*** Block opens ***

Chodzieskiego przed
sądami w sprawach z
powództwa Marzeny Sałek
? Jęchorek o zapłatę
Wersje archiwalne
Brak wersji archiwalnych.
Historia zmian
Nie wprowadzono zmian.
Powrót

*** Block closes ***
*** Block opens ***

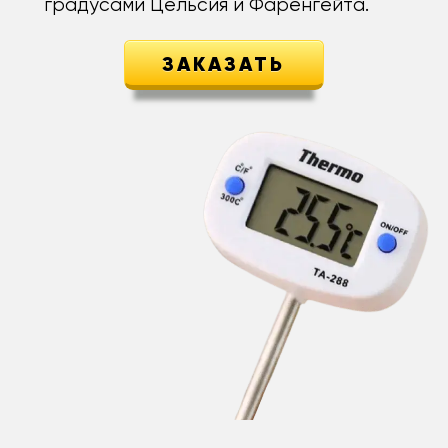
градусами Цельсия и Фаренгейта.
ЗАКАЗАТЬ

*** Block closes ***
*** Block opens ***

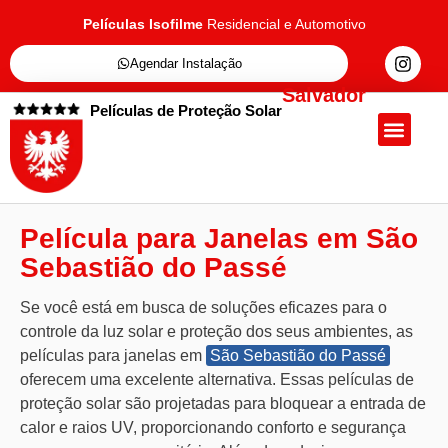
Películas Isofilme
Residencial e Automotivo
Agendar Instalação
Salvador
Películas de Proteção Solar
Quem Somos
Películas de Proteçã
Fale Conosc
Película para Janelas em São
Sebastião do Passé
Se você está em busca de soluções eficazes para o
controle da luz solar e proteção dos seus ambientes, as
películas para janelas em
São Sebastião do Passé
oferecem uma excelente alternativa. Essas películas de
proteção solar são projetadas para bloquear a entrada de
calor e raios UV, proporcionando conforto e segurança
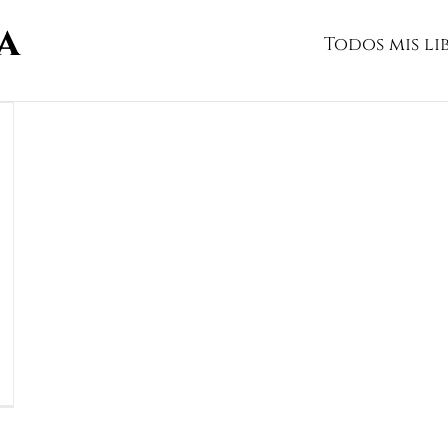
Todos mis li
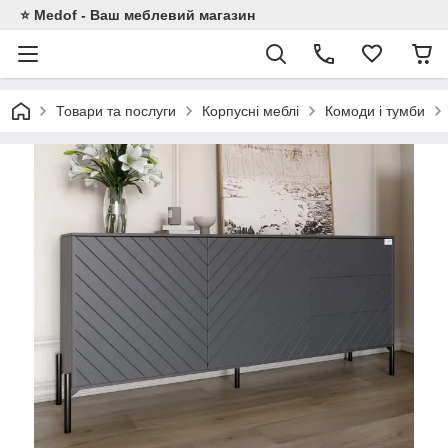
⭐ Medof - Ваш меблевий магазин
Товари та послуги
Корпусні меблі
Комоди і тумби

*** Block closes ***

**Exercise**
Your reply must be one number, namely how many lines of the material above contain the string "zmian".

**Answer below**
2